- [ABOUT THIS TASK]: What you return must match the records below character for character, except that no picture appears.

(Dataset items)

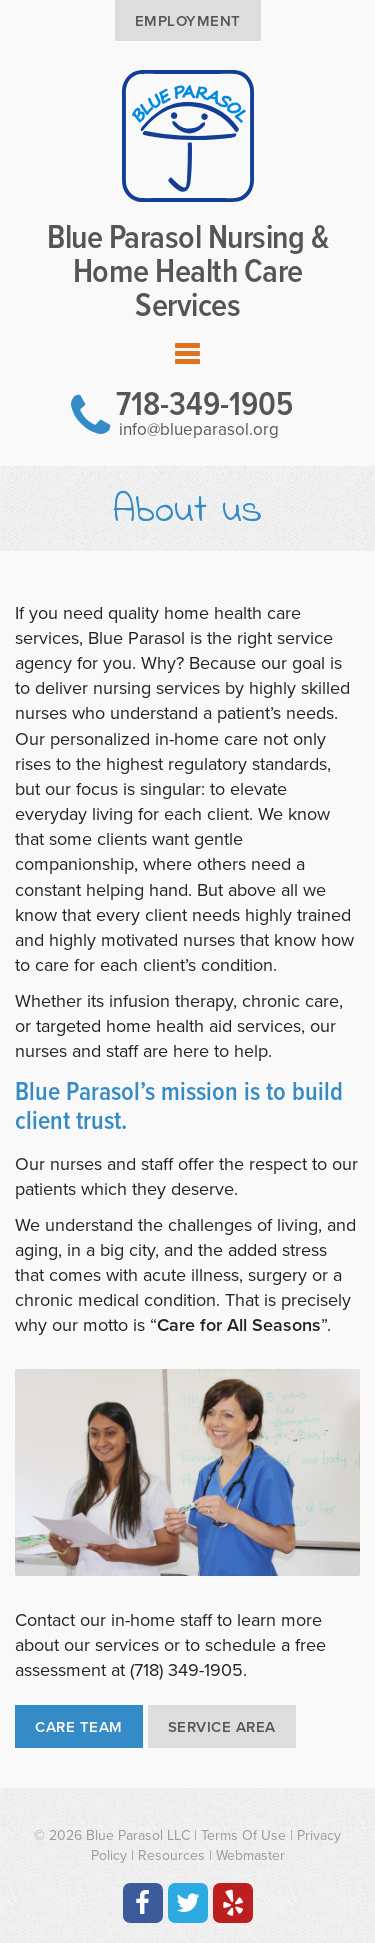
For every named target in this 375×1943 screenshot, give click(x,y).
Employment (188, 21)
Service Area (222, 1727)
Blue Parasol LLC (138, 1835)
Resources (171, 1855)
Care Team (79, 1727)
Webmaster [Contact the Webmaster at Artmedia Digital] (250, 1855)
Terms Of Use (243, 1835)
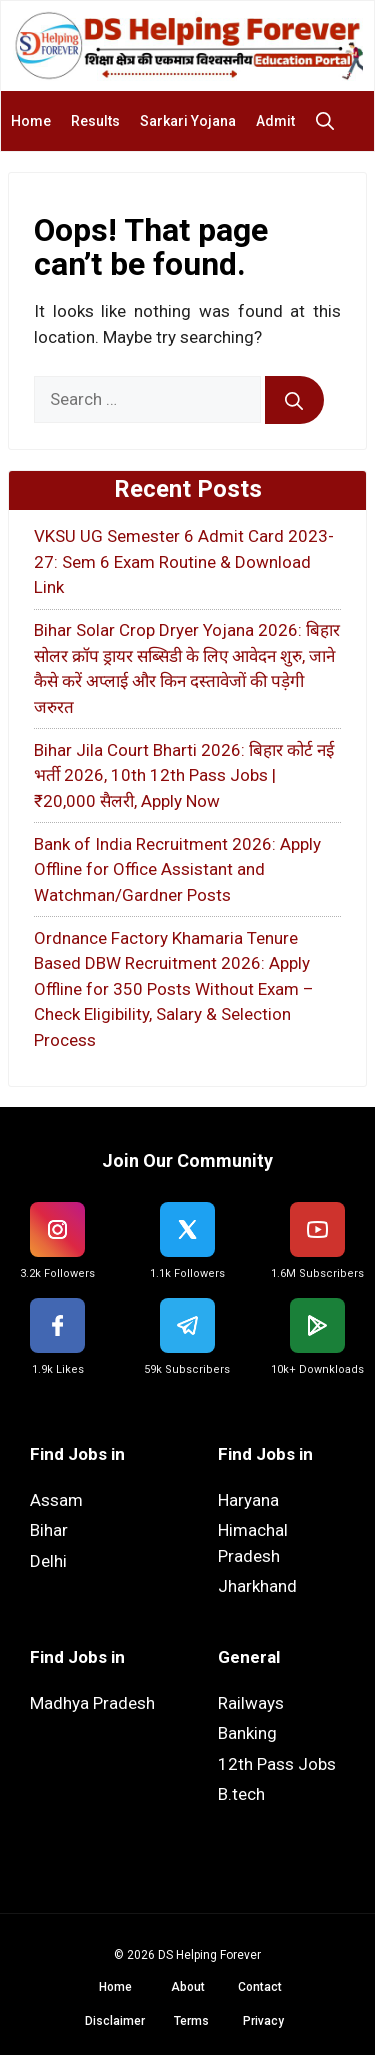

- [COMPLETED TASK]:
For every named target in this 375×1943 screenshot, give click(x,y).
Employment (188, 21)
Service Area (222, 1727)
Blue Parasol LLC (138, 1835)
Resources (171, 1855)
Care Team (79, 1727)
Webmaster [Contact the Webmaster at Artmedia Digital] (250, 1855)
Terms Of Use (243, 1835)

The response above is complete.